→ Exercise brief: Nothing but the lines from the one with "This screenshot has width=1280, height=855." through the end of the records may appear in the answer, each reproduced exactly, pictures omitted.

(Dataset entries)
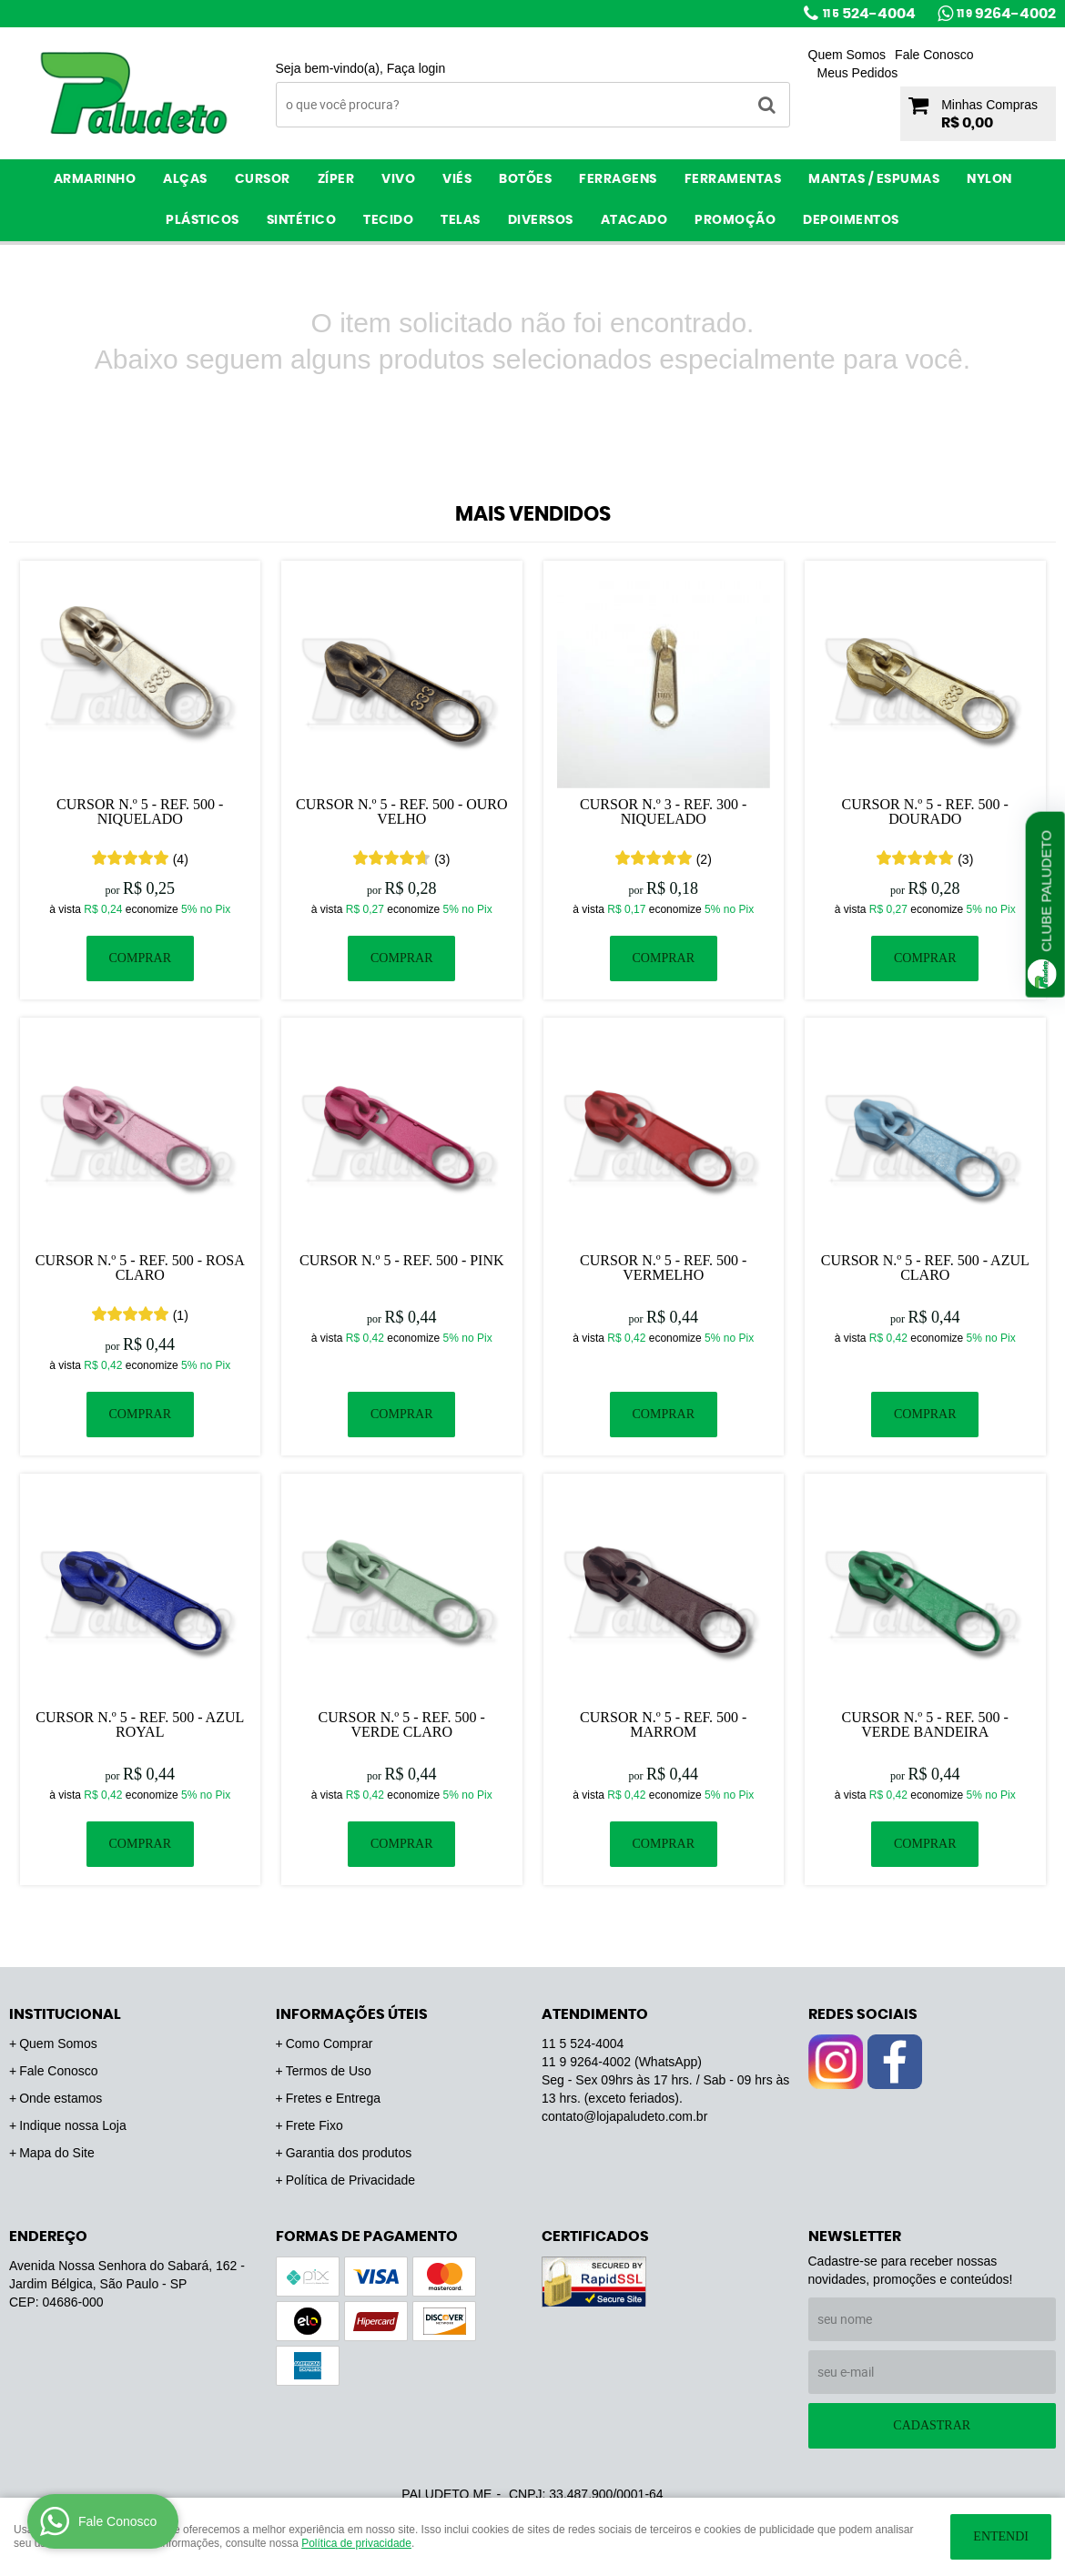  What do you see at coordinates (328, 2071) in the screenshot?
I see `Termos de Uso` at bounding box center [328, 2071].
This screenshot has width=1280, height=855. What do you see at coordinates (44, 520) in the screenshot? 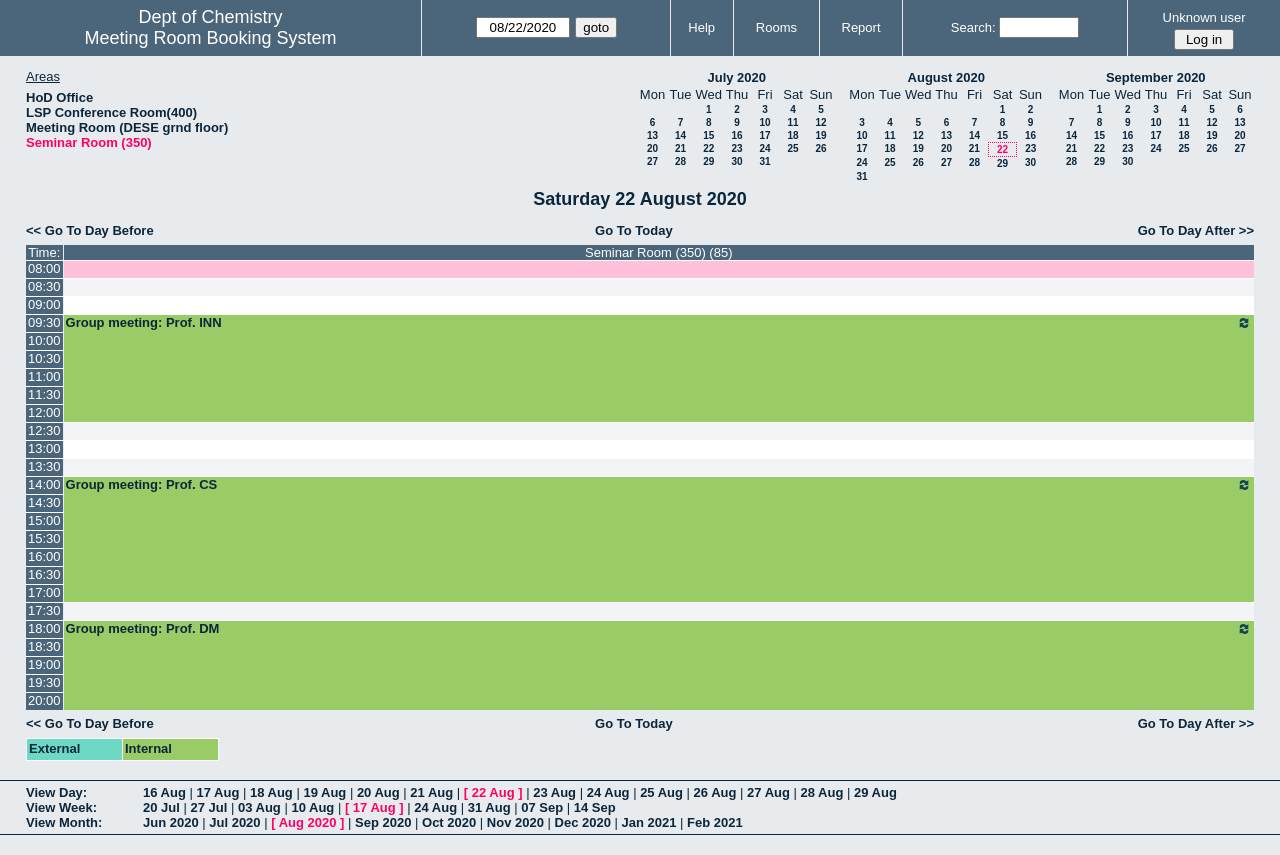
I see `15:00` at bounding box center [44, 520].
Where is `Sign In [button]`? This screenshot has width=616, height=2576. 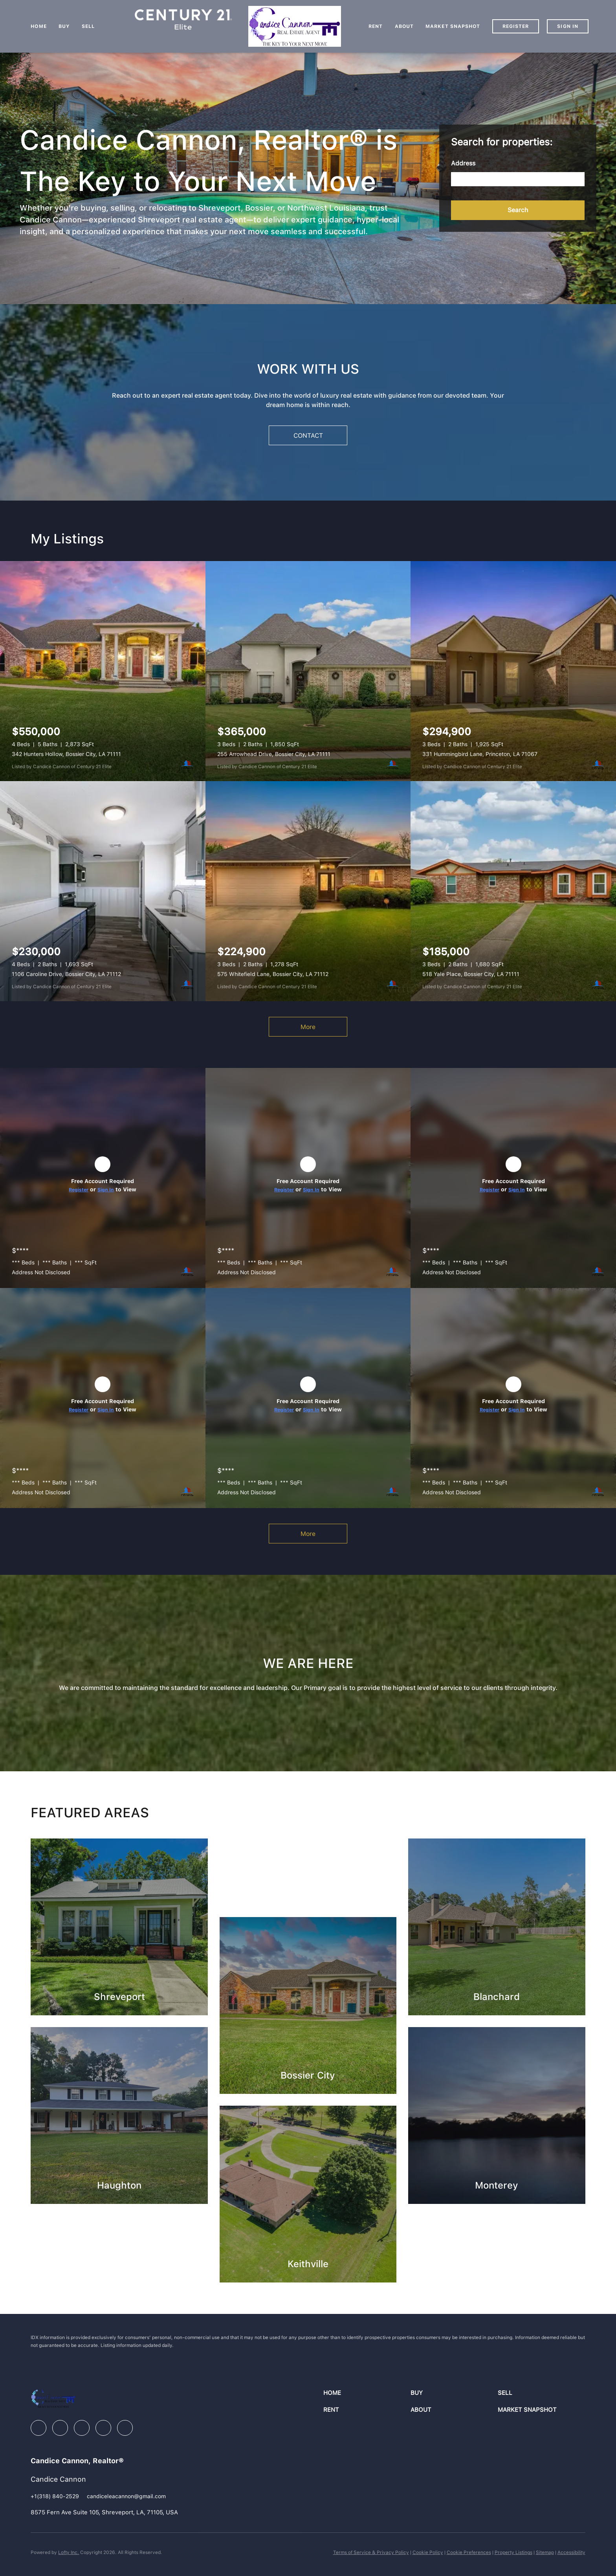
Sign In [button] is located at coordinates (567, 26).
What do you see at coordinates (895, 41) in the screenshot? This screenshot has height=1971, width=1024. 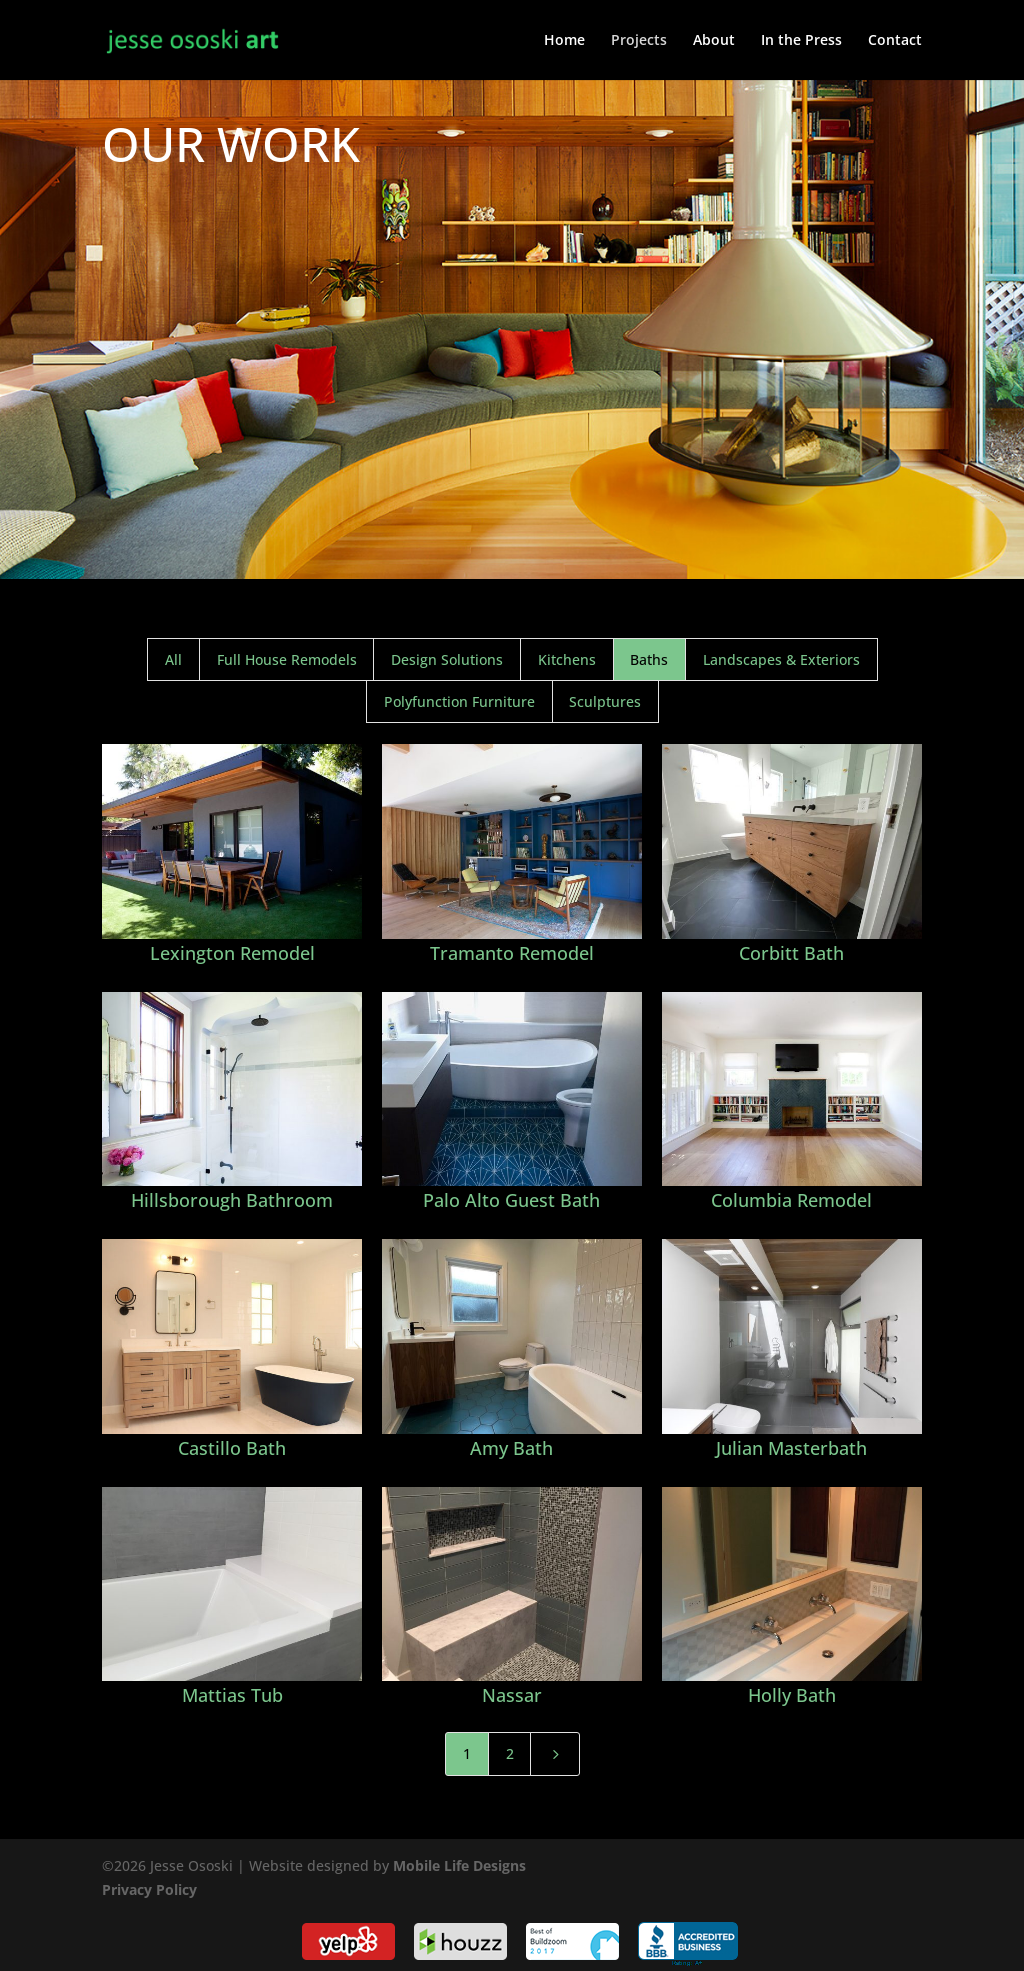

→ Completed task:
This screenshot has width=1280, height=855. What do you see at coordinates (44, 520) in the screenshot? 
I see `15:00` at bounding box center [44, 520].
Where is `Sign In [button]`? This screenshot has width=616, height=2576. 
Sign In [button] is located at coordinates (567, 26).
What do you see at coordinates (895, 41) in the screenshot? This screenshot has height=1971, width=1024. 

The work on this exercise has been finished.